AI Risk Repository
As I'm reading the news about the group of researchers at the Israeli cybersecurity firm convincing government AI to teach them how to make a bomb, there's simultaneously a piece in another paper about the launch of the AI Risk Repository.

The AI Risk Repository is a big database to track and analyze AI risks. It's a first attempt to rigorously curate, analyze, and extract AI risk frameworks into a publicly accessible, comprehensive, extensible, and categorized risk database. It has three parts:
- AI Risk Database: Over 700 risks from 43 existing frameworks, with quotes and page numbers.
- Causal Taxonomy of AI Risks: How, when, why.
- Domain Taxonomy of AI Risks: Seven domains, like "Misinformation", 23 subdomains, like "False or Misleading Information".
The database has three parts: the database itself, a high-level causal taxonomy, and a mid-level domain taxonomy. Each risk entry has various details: paper title, author, risk category, and a brief description of the risks.
The Purpose for AI Risk Repository
Making laws for AI, like the EU AI Act or California’s SB 1047, has been tough. There’s no agreement on which risks to address. To help policymakers and industry stakeholders, MIT researchers created the AI Risk Repository—a simple, categorized database of AI risks. Peter Slattery, leading the project, said many existing frameworks miss key risks which will impact AI development and regulation.
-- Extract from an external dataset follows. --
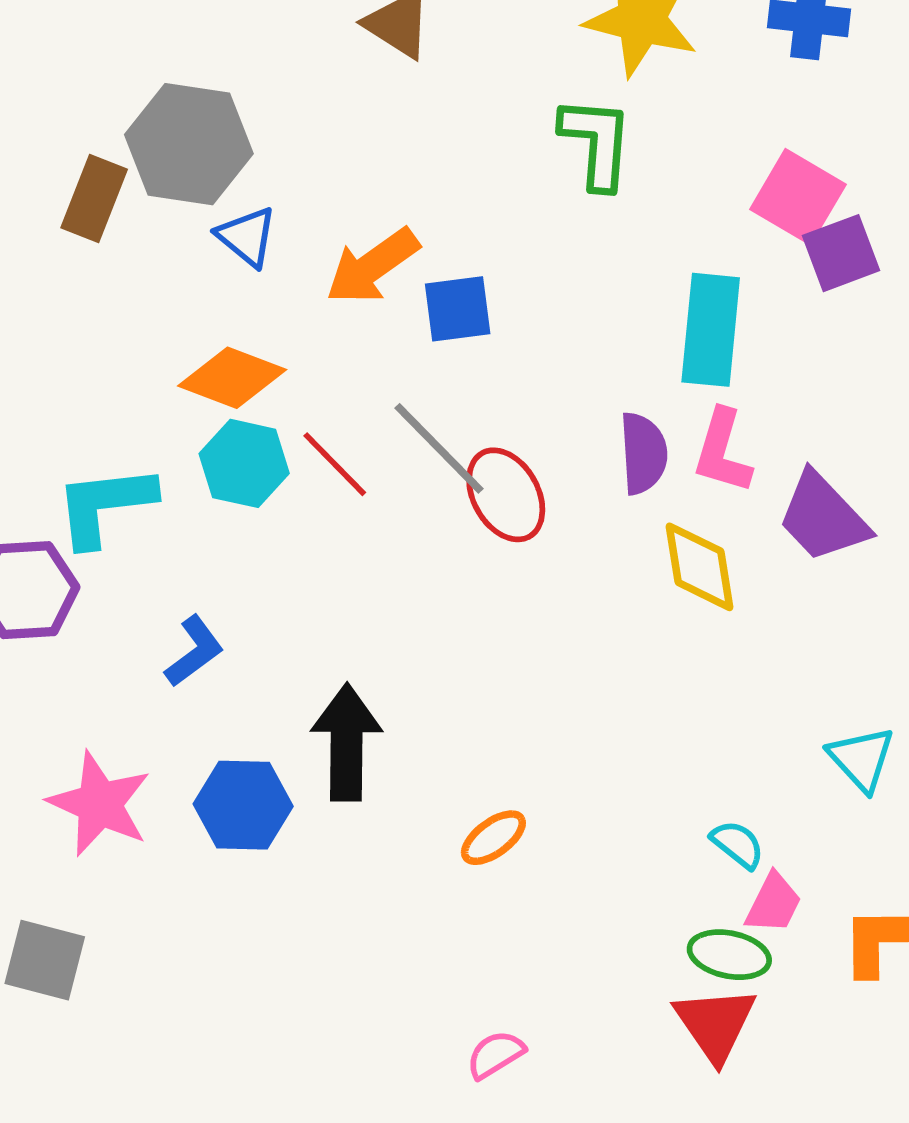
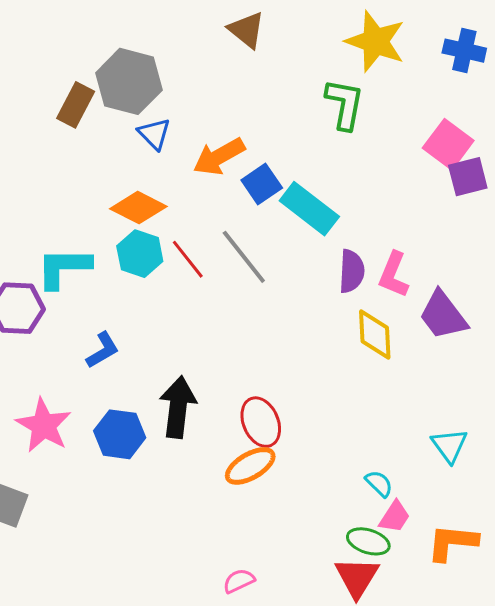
blue square: (458, 309) -> (262, 184), turned -33
cyan rectangle: (711, 330) -> (309, 209), moved, turned -64
red ellipse: (506, 495) -> (261, 422), moved
orange ellipse: (493, 838) -> (250, 466), size x1.4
“This is an attempt to rigorously curate and analyze AI risks into a publicly accessible, comprehensive, extensible and categorized risk database that anyone can copy and use, and that will be kept up to date over time.” “We created it now because we needed it for our project, and had realized that many others needed it, too.”
The repository categorizes risks by causal factors, domains, and subdomains to show gaps in existing frameworks. For example, while over 70% of frameworks discussed privacy and security, only 44% discussed misinformation. Slattery says this will save time for researchers and give a foundation for understanding AI risks.
Implementation and Future Plans
The MIT team worked with various institutions to go through the academic literature and build this big database. They hope having a more complete picture will lead to better regulation and oversight of AI systems. Next they will use the repository to see how well different AI risks are being managed and to identify gaps in responses.